В его кулаках не было ни капли милосердия. Голова Лян Цзюсяо закружилась от этих ударов, рот наполнился привкусом ржавчины, и он сплюнул кровавую пену, отшатнувшись на пару шагов вбок. Увидев, что Цзин Ци собирается нанести удар с другой стороны, Лян Цзюсяо быстро закрыл обеими руками лицо.
Цзин Ци медленно отвел кулак. Лян Цзюсяо долго ждал, прежде чем наконец опустить поднятые руки и обалдело пощупать ушибленный подбородок.
– Лян Цзюсяо, ты знаешь, как пишется слово «совесть»? – услышал он четкие слова Цзин Ци.

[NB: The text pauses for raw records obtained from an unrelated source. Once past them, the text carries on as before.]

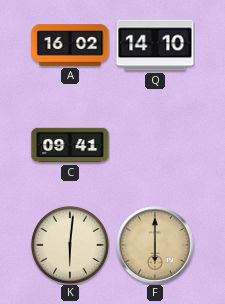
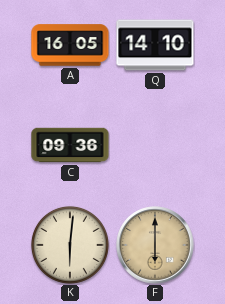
A: 16:02 -> 16:05
C: 09:41 -> 09:36
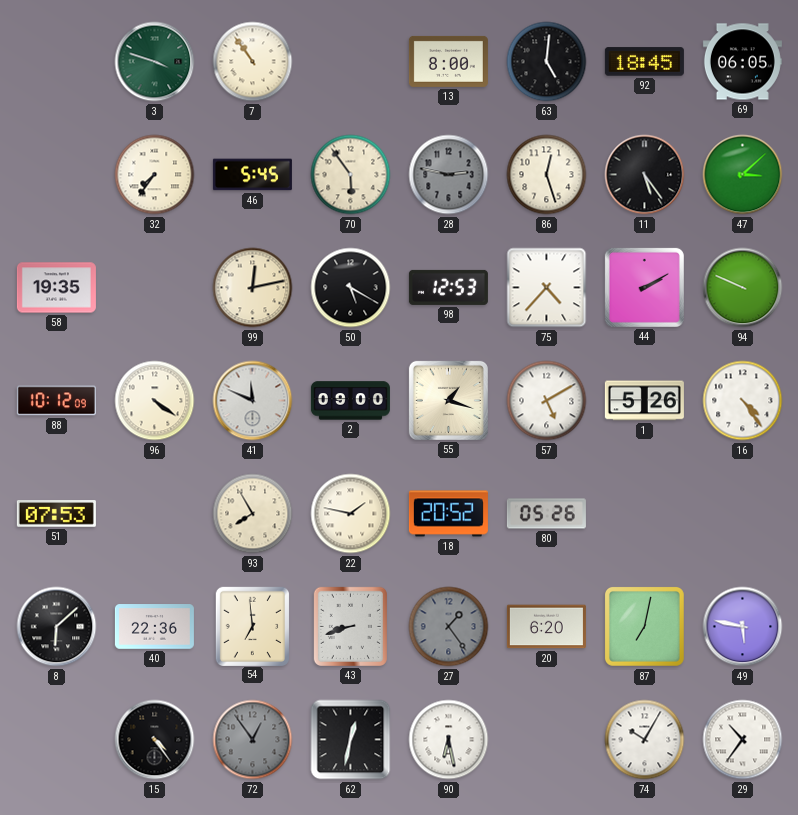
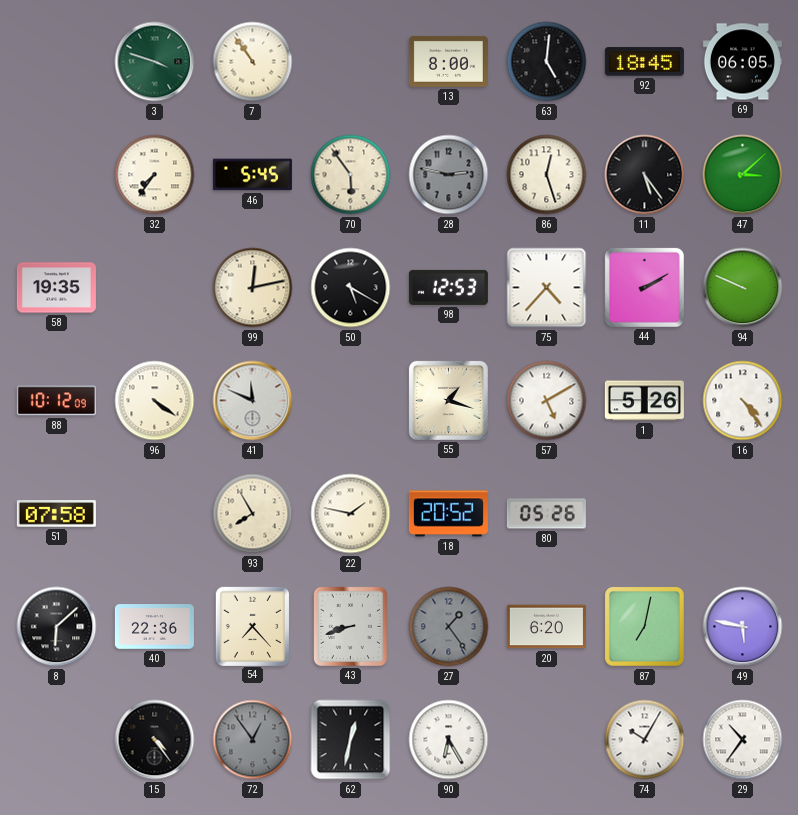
2: 09:00 -> none
51: 07:53 -> 07:58
54: 6:59 -> 7:23
90: 6:28 -> 6:25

Он хотел спросить об этом еще одного человека: Цзи Сян, ты знаешь, как пишется слово «совесть»?
Лян Цзюсяо замер на мгновение, вдруг вспомнив побледневшее лицо Чжоу Цзышу после той пощечины. Сердце его сжалось без всякой причины. Однако вскоре после этого он снова успокоился и низко рассмеялся.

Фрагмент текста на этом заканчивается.